UNE SANCTION brutale. Microsoft a perdu 23,78 milliards d’euros (30 milliards de dollars) de valeur boursière vendredi soir. Le groupe fondé par Bill Gates ne valait plus que 198 milliards d’euros à la clôture de Wall Street. Son action a chuté de 11,47 %, à 24,15 dollars (19,12 euros), en quelques heures. Elle est tombée à son niveau de mars 2005. Les investisseurs ont sanctionné le géant du logiciel car celui-ci a lancé un avertissement pour le prochain exercice 2006-2007 qui débute le premier juillet. Il a prévenu que son résultat par action serait inférieur d’environ 10 % à ce que les analystes attendaient. Il table sur un bénéfice par action variant entre 1,36 dollar et 1,41 dollar alors que le marché tablait sur 1,53 dollar par action. Il doit en effet investir massivement dans l’Internet pour résister à la montée en puissance des Yahoo! et Google et pour espérer attirer les investissements publicitaires indispensables à la bonne santé de ses services en ligne. Car la bataille pour l’Internet est plus que jamais une affaire de grands groupes rivalisant d’imagination technologique et marketing pour attirer des budgets publicitaires de plus en plus importants.
Chacun cherche la parade la plus efficace. Time Warner, le premier groupe mondial de communication, a fait entrer en décembre dernier Google à hauteur de 5 % dans le capital de sa filiale Internet AOL pour lui redonner un nouveau souffle. Fin avril, le Wall Street Journal a évoqué des discussions entre eBay, le numéro un mondial des ventes aux enchères, Yahoo ! et Microsoft. Ces négociations auraient débuté à l’automne 2005.

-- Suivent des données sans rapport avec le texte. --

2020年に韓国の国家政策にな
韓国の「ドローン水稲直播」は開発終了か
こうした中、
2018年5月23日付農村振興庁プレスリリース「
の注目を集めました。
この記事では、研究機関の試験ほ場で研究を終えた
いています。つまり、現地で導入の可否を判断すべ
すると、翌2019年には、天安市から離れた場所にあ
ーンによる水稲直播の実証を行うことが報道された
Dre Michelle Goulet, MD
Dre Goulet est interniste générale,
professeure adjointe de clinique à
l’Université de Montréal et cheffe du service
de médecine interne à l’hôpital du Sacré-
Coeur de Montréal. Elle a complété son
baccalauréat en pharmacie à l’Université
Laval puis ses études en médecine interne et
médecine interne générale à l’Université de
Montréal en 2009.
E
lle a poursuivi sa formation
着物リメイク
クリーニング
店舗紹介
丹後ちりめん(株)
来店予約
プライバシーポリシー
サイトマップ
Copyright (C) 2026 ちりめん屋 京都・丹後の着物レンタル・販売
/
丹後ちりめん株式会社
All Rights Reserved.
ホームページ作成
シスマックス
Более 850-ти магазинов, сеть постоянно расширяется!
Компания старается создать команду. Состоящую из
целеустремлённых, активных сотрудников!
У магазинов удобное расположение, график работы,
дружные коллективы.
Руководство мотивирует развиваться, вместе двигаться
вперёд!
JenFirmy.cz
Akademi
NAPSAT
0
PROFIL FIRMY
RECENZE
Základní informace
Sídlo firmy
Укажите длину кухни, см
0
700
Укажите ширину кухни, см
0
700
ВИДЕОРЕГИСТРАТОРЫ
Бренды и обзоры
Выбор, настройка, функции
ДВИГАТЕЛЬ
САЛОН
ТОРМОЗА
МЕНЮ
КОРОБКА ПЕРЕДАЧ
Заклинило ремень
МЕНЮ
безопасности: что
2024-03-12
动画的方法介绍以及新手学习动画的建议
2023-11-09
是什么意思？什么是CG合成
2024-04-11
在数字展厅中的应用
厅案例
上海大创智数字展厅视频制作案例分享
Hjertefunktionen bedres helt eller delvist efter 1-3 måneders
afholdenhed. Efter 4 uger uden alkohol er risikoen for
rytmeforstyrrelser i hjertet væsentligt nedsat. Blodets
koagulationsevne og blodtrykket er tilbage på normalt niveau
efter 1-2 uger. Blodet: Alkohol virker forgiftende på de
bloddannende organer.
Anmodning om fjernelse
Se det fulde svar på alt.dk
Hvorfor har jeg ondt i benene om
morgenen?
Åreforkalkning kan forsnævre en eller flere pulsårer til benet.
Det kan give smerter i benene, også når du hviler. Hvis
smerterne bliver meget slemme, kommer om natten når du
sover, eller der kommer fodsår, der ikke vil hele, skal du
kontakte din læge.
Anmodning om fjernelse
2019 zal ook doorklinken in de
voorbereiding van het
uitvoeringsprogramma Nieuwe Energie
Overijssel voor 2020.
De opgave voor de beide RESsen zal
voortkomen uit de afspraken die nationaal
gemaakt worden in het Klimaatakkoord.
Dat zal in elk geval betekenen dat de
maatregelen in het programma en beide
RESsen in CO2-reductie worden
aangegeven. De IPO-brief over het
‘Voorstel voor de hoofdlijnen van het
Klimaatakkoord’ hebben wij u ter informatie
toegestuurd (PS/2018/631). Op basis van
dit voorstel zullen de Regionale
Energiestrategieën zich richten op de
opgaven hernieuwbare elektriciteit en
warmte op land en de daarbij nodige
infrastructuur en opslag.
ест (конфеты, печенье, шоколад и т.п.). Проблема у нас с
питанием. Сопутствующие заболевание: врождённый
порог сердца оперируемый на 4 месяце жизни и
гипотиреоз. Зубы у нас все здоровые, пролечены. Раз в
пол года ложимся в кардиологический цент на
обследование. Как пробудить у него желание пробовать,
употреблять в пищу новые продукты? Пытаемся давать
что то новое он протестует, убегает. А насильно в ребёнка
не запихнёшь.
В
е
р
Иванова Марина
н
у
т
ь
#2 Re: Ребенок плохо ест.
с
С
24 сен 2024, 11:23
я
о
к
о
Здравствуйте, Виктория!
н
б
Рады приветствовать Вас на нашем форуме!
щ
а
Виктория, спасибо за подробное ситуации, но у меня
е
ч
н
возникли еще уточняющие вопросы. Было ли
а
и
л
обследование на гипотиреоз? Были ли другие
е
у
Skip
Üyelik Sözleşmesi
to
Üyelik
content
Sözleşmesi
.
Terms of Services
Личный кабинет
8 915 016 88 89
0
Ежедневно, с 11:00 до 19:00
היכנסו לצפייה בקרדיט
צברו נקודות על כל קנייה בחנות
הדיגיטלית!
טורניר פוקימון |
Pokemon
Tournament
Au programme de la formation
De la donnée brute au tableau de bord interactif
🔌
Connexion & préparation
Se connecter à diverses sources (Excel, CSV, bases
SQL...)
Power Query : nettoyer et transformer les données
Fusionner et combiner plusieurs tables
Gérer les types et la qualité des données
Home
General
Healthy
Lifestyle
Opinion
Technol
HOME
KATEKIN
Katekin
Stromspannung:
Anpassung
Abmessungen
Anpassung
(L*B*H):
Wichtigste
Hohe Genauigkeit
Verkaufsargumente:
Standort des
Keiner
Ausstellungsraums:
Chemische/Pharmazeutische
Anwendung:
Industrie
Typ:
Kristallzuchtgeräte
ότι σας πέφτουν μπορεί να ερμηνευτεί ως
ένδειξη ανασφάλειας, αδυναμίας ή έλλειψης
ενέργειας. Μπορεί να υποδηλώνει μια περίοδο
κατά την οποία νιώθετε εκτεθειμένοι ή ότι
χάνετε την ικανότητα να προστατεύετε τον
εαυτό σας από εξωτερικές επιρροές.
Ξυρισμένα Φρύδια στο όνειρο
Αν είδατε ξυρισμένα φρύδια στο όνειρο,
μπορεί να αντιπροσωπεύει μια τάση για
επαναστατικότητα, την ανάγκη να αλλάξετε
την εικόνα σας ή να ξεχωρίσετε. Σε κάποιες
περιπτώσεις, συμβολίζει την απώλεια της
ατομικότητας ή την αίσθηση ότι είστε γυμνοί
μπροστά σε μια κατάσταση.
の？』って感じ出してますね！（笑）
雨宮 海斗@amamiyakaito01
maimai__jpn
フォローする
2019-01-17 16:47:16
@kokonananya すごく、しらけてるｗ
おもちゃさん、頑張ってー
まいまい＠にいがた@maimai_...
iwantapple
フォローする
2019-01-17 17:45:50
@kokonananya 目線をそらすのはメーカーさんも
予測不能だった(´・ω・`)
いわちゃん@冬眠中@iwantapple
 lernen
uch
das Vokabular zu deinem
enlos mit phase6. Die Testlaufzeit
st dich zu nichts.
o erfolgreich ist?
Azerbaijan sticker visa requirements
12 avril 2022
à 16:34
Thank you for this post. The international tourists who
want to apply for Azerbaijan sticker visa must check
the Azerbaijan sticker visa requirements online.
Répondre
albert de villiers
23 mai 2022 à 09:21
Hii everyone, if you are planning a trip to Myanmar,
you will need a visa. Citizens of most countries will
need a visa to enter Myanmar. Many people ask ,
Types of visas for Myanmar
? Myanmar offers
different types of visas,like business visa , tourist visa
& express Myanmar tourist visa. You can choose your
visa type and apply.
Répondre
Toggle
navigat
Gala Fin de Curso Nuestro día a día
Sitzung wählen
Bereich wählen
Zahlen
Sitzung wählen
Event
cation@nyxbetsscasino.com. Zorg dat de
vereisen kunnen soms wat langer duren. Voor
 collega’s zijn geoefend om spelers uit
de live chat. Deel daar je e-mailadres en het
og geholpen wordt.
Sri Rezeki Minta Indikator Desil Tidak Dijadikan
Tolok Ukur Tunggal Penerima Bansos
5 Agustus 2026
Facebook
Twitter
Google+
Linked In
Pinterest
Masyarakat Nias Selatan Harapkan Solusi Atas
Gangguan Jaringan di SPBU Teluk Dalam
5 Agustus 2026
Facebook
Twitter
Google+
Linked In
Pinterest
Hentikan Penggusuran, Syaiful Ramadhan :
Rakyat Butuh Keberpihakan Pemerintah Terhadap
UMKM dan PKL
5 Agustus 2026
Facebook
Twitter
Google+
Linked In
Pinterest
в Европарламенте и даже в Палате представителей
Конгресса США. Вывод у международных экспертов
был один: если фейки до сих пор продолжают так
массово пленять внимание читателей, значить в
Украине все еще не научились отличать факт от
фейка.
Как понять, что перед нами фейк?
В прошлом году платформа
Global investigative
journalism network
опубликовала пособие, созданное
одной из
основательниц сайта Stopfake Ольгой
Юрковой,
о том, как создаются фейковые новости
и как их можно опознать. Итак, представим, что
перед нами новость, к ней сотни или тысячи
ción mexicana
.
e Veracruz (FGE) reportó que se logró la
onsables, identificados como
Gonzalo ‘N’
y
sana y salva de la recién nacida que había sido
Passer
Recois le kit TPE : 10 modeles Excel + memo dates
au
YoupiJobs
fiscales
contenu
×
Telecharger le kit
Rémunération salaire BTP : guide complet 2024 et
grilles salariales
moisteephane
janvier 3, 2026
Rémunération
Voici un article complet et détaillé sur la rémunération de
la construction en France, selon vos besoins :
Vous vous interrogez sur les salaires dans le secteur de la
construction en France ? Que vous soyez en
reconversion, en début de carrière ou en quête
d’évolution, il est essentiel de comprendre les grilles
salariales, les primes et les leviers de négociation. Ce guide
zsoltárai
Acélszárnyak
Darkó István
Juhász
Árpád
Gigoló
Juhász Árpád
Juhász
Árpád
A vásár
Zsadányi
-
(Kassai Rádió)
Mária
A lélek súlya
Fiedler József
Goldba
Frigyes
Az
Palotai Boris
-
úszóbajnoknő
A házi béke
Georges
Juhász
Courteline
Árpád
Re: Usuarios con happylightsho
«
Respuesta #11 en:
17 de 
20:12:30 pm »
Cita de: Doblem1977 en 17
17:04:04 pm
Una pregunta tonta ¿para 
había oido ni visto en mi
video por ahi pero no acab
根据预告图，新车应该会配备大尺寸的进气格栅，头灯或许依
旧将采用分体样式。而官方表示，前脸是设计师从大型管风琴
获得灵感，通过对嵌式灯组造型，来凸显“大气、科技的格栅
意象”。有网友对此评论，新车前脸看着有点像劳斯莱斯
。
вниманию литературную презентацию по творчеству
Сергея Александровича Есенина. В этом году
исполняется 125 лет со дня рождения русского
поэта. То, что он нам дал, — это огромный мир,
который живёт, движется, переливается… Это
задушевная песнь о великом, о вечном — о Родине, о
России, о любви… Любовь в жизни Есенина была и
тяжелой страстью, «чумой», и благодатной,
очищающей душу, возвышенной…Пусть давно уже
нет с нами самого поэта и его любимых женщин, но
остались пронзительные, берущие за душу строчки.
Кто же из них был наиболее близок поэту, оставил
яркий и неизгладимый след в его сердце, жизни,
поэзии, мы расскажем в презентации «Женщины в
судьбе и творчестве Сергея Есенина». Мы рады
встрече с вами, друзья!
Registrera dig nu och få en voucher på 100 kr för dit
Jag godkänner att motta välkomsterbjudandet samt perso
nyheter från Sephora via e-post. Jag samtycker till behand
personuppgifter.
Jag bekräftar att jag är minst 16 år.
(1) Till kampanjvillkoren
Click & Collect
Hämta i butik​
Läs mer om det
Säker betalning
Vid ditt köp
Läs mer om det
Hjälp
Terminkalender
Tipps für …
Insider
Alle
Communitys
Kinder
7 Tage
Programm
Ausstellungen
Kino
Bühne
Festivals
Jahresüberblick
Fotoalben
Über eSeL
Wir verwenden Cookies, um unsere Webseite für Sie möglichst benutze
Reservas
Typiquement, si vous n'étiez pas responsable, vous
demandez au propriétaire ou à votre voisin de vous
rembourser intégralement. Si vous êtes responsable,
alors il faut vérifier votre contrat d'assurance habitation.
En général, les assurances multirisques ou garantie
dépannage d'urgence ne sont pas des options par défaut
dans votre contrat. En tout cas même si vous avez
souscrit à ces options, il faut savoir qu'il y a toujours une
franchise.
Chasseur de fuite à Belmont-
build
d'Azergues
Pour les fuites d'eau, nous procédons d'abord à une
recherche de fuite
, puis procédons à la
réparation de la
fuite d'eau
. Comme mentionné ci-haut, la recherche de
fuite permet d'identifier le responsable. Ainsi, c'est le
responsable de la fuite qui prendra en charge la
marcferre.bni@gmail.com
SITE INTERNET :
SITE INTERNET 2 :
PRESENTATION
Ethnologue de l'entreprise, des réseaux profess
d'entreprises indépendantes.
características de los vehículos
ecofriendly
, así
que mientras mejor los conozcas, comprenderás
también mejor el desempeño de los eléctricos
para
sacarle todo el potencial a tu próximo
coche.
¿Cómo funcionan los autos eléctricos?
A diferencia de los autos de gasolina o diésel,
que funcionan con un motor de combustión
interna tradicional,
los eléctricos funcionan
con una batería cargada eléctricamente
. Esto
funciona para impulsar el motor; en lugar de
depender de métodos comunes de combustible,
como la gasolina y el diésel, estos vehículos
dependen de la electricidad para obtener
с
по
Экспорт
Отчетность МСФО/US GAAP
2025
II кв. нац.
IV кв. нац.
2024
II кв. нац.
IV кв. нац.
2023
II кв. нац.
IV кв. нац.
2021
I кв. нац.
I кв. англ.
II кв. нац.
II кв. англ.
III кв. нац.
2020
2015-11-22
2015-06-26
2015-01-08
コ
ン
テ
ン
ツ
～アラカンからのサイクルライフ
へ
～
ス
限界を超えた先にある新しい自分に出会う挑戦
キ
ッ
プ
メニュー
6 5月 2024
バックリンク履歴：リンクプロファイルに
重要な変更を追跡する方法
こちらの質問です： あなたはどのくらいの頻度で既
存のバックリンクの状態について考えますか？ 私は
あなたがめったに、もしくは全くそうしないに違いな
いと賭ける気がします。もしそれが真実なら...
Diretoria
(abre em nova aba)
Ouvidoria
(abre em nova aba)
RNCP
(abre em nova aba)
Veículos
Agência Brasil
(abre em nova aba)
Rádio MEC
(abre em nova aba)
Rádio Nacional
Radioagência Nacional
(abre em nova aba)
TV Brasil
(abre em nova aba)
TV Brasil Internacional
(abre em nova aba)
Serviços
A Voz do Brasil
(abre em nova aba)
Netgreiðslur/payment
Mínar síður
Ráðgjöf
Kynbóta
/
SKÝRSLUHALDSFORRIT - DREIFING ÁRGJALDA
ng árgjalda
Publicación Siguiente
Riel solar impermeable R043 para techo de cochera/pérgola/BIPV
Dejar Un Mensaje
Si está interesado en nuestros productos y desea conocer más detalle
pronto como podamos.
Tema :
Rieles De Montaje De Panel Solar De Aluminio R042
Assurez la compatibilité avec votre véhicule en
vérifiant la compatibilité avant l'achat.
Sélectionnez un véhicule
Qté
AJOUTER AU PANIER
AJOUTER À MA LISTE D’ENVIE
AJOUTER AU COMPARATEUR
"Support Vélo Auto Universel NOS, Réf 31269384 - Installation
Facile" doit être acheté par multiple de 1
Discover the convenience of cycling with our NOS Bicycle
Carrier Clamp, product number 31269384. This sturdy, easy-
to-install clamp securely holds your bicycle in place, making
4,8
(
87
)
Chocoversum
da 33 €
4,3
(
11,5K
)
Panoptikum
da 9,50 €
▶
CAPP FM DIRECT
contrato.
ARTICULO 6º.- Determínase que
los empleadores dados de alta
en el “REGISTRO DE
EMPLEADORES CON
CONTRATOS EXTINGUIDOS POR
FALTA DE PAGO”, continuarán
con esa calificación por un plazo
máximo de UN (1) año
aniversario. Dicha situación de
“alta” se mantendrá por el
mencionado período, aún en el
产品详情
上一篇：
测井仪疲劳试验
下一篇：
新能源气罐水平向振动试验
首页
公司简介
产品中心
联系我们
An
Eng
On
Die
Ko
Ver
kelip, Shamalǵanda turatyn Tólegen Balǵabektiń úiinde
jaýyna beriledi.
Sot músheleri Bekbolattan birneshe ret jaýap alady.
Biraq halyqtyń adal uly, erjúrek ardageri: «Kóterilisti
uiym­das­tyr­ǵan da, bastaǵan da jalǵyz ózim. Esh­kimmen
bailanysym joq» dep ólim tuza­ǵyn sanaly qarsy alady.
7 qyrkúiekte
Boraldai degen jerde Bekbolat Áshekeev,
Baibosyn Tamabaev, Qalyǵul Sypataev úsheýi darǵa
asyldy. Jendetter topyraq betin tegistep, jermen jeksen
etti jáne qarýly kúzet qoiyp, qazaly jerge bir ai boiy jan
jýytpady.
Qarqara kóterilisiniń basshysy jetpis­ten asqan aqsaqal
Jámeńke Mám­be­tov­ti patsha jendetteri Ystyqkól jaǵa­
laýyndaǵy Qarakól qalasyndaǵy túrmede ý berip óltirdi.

L’objectif : stopper l’irrésistible montée en puissance de Google dont le redoutable moteur de recherche est actuellement la machine la plus efficace pour attirer les annonceurs. « Il est clair pour nous que Microsoft est confronté à son virage le plus stratégique en près de dix ans, alors que les services Internet semblent prêts à bousculer la place centrale du PC dans l’informatique », juge un analyste de Credit Suisse First Boston (CSFB).
Ebranlé, le géant américain a une capacité de rebond peu commune. Il avait totalement ignoré l’Internet quand celui-ci a commencé à envahir la planète. Ses moyens financiers lui ont permis de rattraper son retard et de mettre à mal les start-up qui le menaçaient. Cette capacité à imposer ses choix explique qu’il soit dans la mire de la Commission européenne plus décidée que jamais à briser son monopole. Le numéro un mondial du logiciel ramasse ses forces avec un objectif simple : stopper ses foyers de pertes et rendre ses produits plus indispensables que jamais. Car Microsoft perd de l’argent dans plusieurs secteurs. Il n’en gagne toujours pas avec sa console de jeux vidéo Xbox 360. Son service en ligne MSN accuse une perte d’exploitation trimestrielle de 26 millions de dollars, alors que ses ventes reculent de 3 %. Résultat, il attire moins de recettes publicitaires que ses concurrents. « Les recettes liées aux recherches sur MSN ont reculé de manière inattendue » au dernier trimestre, constate Joe Wilcox, du cabinet d’études Jupiter Research.